Records from a data collection:
:::
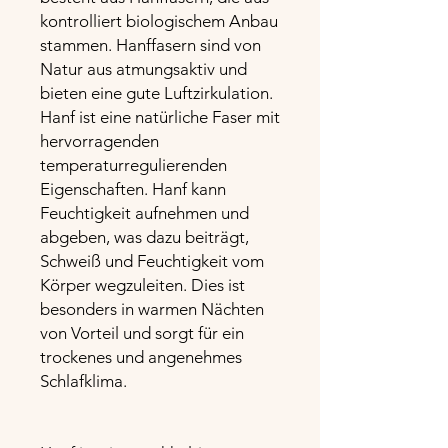
kontrolliert biologischem Anbau
stammen. Hanffasern sind von
Natur aus atmungsaktiv und
bieten eine gute Luftzirkulation.
Hanf ist eine natürliche Faser mit
hervorragenden
temperaturregulierenden
Eigenschaften. Hanf kann
Feuchtigkeit aufnehmen und
abgeben, was dazu beiträgt,
Schweiß und Feuchtigkeit vom
Körper wegzuleiten. Dies ist
besonders in warmen Nächten
von Vorteil und sorgt für ein
trockenes und angenehmes
Schlafklima.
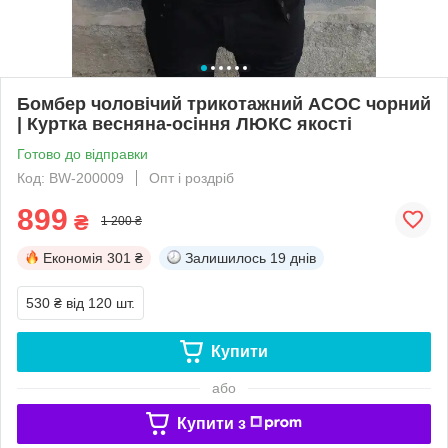
Бомбер чоловічий трикотажний АСОС чорний
| Куртка весняна-осіння ЛЮКС якості
Готово до відправки
Код: BW-200009
Опт і роздріб
899
₴
1 200 ₴
Економія
301 ₴
Залишилось
19 днів
530 ₴
від 120 шт.
Купити
або
Купити з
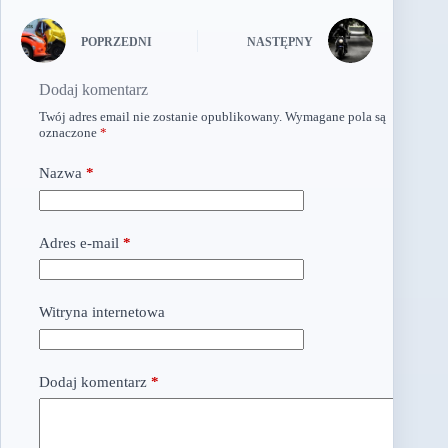
POPRZEDNI
NASTĘPNY
Dodaj komentarz
Twój adres email nie zostanie opublikowany.
Wymagane pola są
oznaczone
*
Nazwa
*
Adres e-mail
*
Witryna internetowa
Dodaj komentarz
*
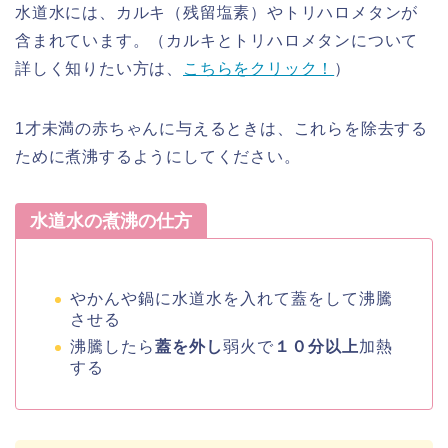
水道水には、カルキ（残留塩素）やトリハロメタンが
含まれています。（カルキとトリハロメタンについて
詳しく知りたい方は、
こちらをクリック！
）
1才未満の赤ちゃんに与えるときは、これらを除去する
ために煮沸するようにしてください。
水道水の煮沸の仕方
やかんや鍋に水道水を入れて蓋をして沸騰
させる
沸騰したら
蓋を外し
弱火で
１０分以上
加熱
する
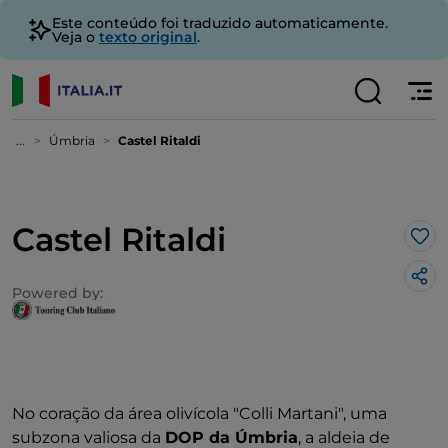
Este conteúdo foi traduzido automaticamente.
Veja o
texto original
.
...
Úmbria
Castel Ritaldi
Castel Ritaldi
Gos
Powered by:
No coração da área olivícola "Colli Martani", uma
subzona valiosa da
DOP da Úmbria
, a aldeia de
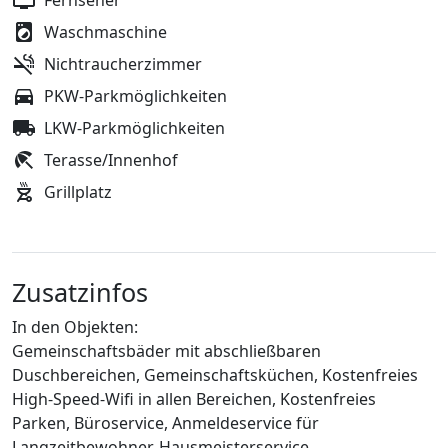
Fernseher
Waschmaschine
Nichtraucherzimmer
PKW-Parkmöglichkeiten
LKW-Parkmöglichkeiten
Terasse/Innenhof
Grillplatz
Zusatzinfos
In den Objekten:
Gemeinschaftsbäder mit abschließbaren
Duschbereichen, Gemeinschaftsküchen, Kostenfreies
High-Speed-Wifi in allen Bereichen, Kostenfreies
Parken, Büroservice, Anmeldeservice für
Langzeitbewohner, Hausmeisterservice.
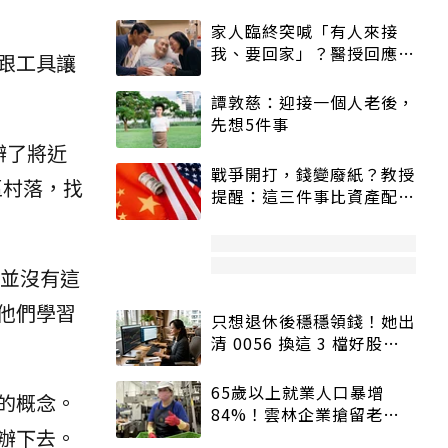
家人臨終突喊「有人來接
我、要回家」？醫授回應方
跟工具讓
式快學：避免抱憾終生
譚敦慈：迎接一個人老後，
先想5件事
辦了將近
戰爭開打，錢變廢紙？教授
區村落，找
提醒：這三件事比資產配置
更重要！
農並沒有這
他們學習
只想退休後穩穩領錢！她出
清 0056 換這 3 檔好股：
股價高點照樣買
65歲以上就業人口暴增
的概念。
84%！雲林企業搶留老員
辦下去。
工：穩定性高、經驗豐富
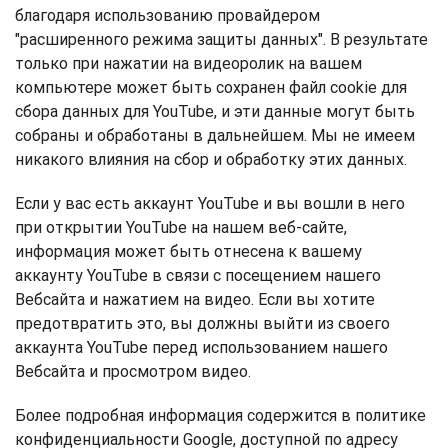
благодаря использованию провайдером
"расширенного режима защиты данных". В результате
только при нажатии на видеоролик на вашем
компьютере может быть сохранен файл cookie для
сбора данных для YouTube, и эти данные могут быть
собраны и обработаны в дальнейшем. Мы не имеем
никакого влияния на сбор и обработку этих данных.
Если у вас есть аккаунт YouTube и вы вошли в него
при открытии YouTube на нашем веб-сайте,
информация может быть отнесена к вашему
аккаунту YouTube в связи с посещением нашего
Вебсайта и нажатием на видео. Если вы хотите
предотвратить это, вы должны выйти из своего
аккаунта YouTube перед использованием нашего
Вебсайта и просмотром видео.
Более подробная информация содержится в политике
конфиденциальности Google, доступной по адресу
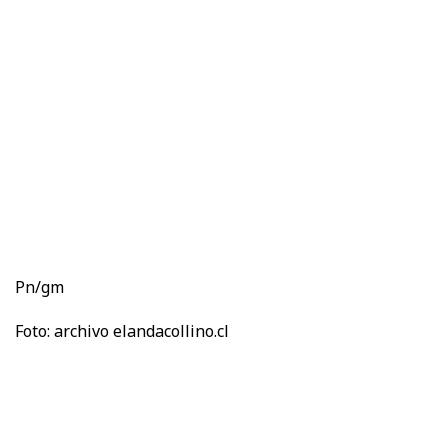
Pn/gm
Foto: archivo elandacollino.cl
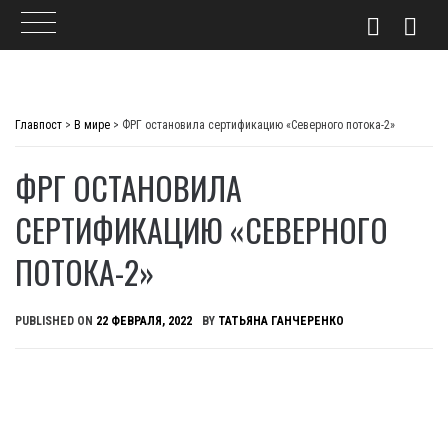
Skip
to
Главпост
>
В мире
>
ФРГ остановила сертификацию «Северного потока-2»
content
ФРГ ОСТАНОВИЛА
СЕРТИФИКАЦИЮ «СЕВЕРНОГО
ПОТОКА-2»
PUBLISHED ON
22 ФЕВРАЛЯ, 2022
BY
ТАТЬЯНА ГАНЧЕРЕНКО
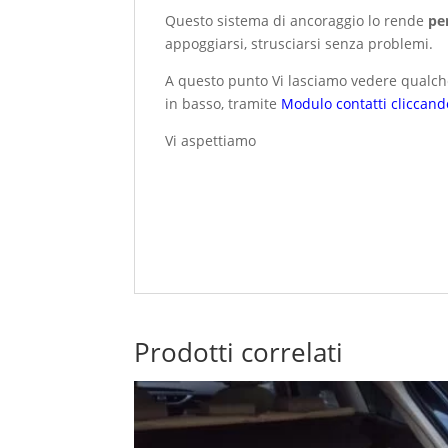
Questo sistema di ancoraggio lo rende
pe
appoggiarsi, strusciarsi senza problemi.
A questo punto Vi lasciamo vedere qualche
in basso, tramite
Modulo contatti cliccand
Vi aspettiamo
Prodotti correlati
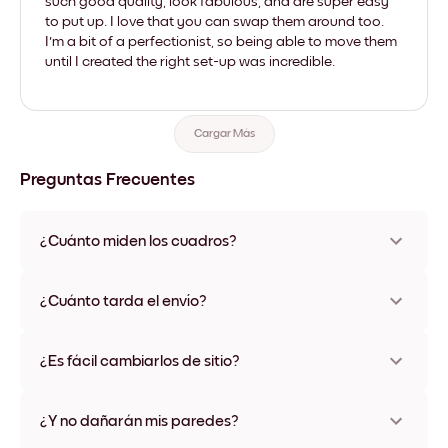
such good quality, look fabulous, and are super easy
to put up. I love that you can swap them around too.
I'm a bit of a perfectionist, so being able to move them
until I created the right set-up was incredible.
Cargar Más
Preguntas Frecuentes
¿Cuánto miden los cuadros?
Los tamaños varían de 21x28 cm a 56x112 cm. Disponible en
varios materiales y colores de marco, incluidas opciones sin
¿Cuánto tarda el envío?
marco y con lienzo.
Una semana, más o menos. Hay opciones de envío exprés
disponibles en algunos países. Te enviaremos un número de
¿Es fácil cambiarlos de sitio?
seguimiento después de tu compra
¡Superfácil! Están diseñados para moverse varias veces sin
ningún daño
¿Y no dañarán mis paredes?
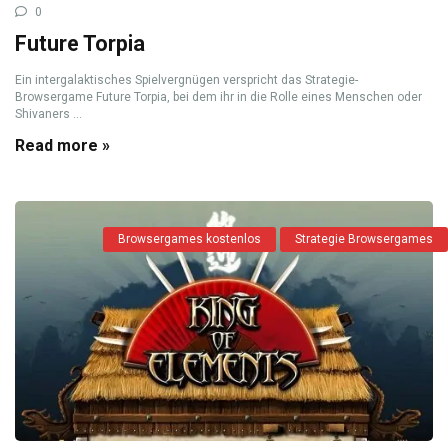
0
Future Torpia
Ein intergalaktisches Spielvergnügen verspricht das Strategie-
Browsergame Future Torpia, bei dem ihr in die Rolle eines Menschen oder
Shivaners ...
Read more »
Browsergames kostenlos
Strategie Browsergames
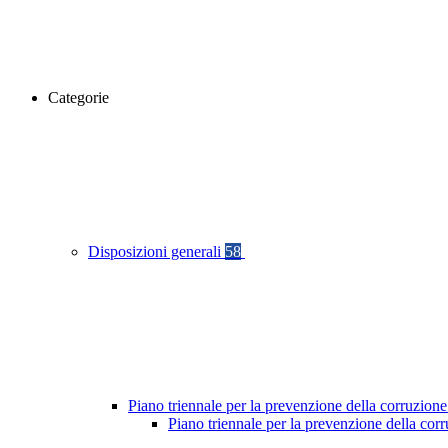
Categorie
Disposizioni generali
58
Piano triennale per la prevenzione della corruzione
Piano triennale per la prevenzione della cor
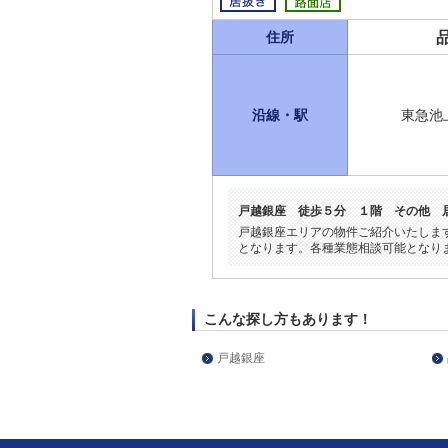
住所
沿線・駅
東急池
戸越銀座 徒歩５分 １階 その他 
戸越銀座エリアの物件ご紹介いたしま
となります。各種業態相談可能となり
こんな探し方もあります！
戸越銀座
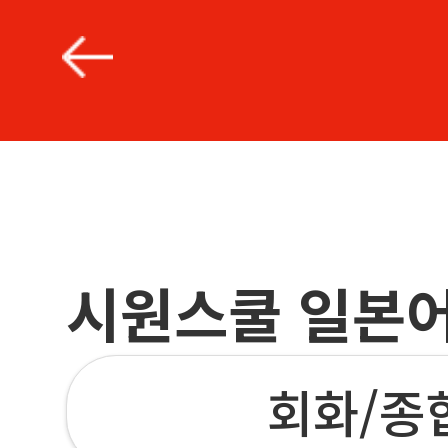
시원스쿨 일본어
회화/종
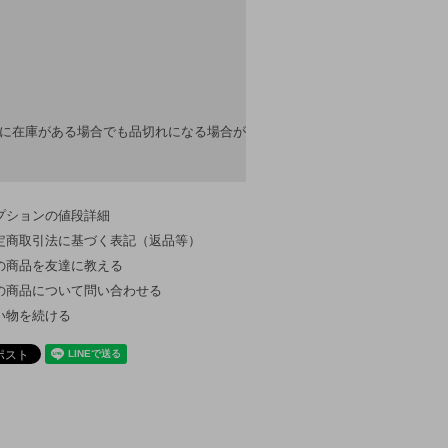
上に在庫がある場合でも品切れになる場合が
プションの値段詳細
定商取引法に基づく表記（返品等）
の商品を友達に教える
の商品について問い合わせる
い物を続ける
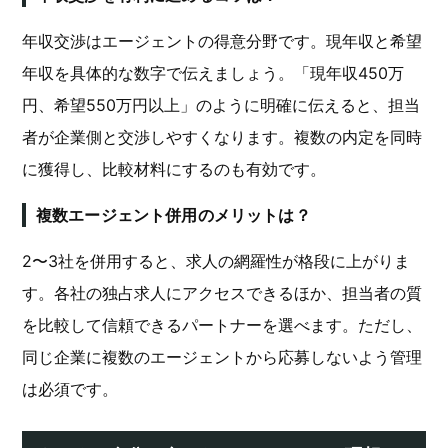
年収交渉はエージェントの得意分野です。現年収と希望
年収を具体的な数字で伝えましょう。「現年収450万
円、希望550万円以上」のように明確に伝えると、担当
者が企業側と交渉しやすくなります。複数の内定を同時
に獲得し、比較材料にするのも有効です。
複数エージェント併用のメリットは？
2〜3社を併用すると、求人の網羅性が格段に上がりま
す。各社の独占求人にアクセスできるほか、担当者の質
を比較して信頼できるパートナーを選べます。ただし、
同じ企業に複数のエージェントから応募しないよう管理
は必須です。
:::
--- The problem ---
Copy out nothing but the lines from the beginning of the records through the one that contains "компьютере может быть". Skip the pictures.

--- Result ---
kontrolliert biologischem Anbau
stammen. Hanffasern sind von
Natur aus atmungsaktiv und
bieten eine gute Luftzirkulation.
Hanf ist eine natürliche Faser mit
hervorragenden
temperaturregulierenden
Eigenschaften. Hanf kann
Feuchtigkeit aufnehmen und
abgeben, was dazu beiträgt,
Schweiß und Feuchtigkeit vom
Körper wegzuleiten. Dies ist
besonders in warmen Nächten
von Vorteil und sorgt für ein
trockenes und angenehmes
Schlafklima.
Бомбер чоловічий трикотажний АСОС чорний
| Куртка весняна-осіння ЛЮКС якості
Готово до відправки
Код: BW-200009
Опт і роздріб
899
₴
1 200 ₴
Економія
301 ₴
Залишилось
19 днів
530 ₴
від 120 шт.
Купити
або
Купити з
POPRZEDNI
NASTĘPNY
Dodaj komentarz
Twój adres email nie zostanie opublikowany.
Wymagane pola są
oznaczone
*
Nazwa
*
Adres e-mail
*
Witryna internetowa
Dodaj komentarz
*
水道水には、カルキ（残留塩素）やトリハロメタンが
含まれています。（カルキとトリハロメタンについて
詳しく知りたい方は、
こちらをクリック！
）
1才未満の赤ちゃんに与えるときは、これらを除去する
ために煮沸するようにしてください。
水道水の煮沸の仕方
やかんや鍋に水道水を入れて蓋をして沸騰
させる
沸騰したら
蓋を外し
弱火で
１０分以上
加熱
する
Este conteúdo foi traduzido automaticamente.
Veja o
texto original
.
...
Úmbria
Castel Ritaldi
Castel Ritaldi
Gos
Powered by:
No coração da área olivícola "Colli Martani", uma
subzona valiosa da
DOP da Úmbria
, a aldeia de
Fernseher
Waschmaschine
Nichtraucherzimmer
PKW-Parkmöglichkeiten
LKW-Parkmöglichkeiten
Terasse/Innenhof
Grillplatz
Zusatzinfos
In den Objekten:
Gemeinschaftsbäder mit abschließbaren
Duschbereichen, Gemeinschaftsküchen, Kostenfreies
High-Speed-Wifi in allen Bereichen, Kostenfreies
Parken, Büroservice, Anmeldeservice für
Langzeitbewohner, Hausmeisterservice.
家人臨終突喊「有人來接
我、要回家」？醫授回應方
跟工具讓
式快學：避免抱憾終生
譚敦慈：迎接一個人老後，
先想5件事
辦了將近
戰爭開打，錢變廢紙？教授
區村落，找
提醒：這三件事比資產配置
更重要！
農並沒有這
他們學習
只想退休後穩穩領錢！她出
清 0056 換這 3 檔好股：
股價高點照樣買
65歲以上就業人口暴增
的概念。
84%！雲林企業搶留老員
辦下去。
工：穩定性高、經驗豐富
благодаря использованию провайдером
"расширенного режима защиты данных". В результате
только при нажатии на видеоролик на вашем
компьютере может быть сохранен файл cookie для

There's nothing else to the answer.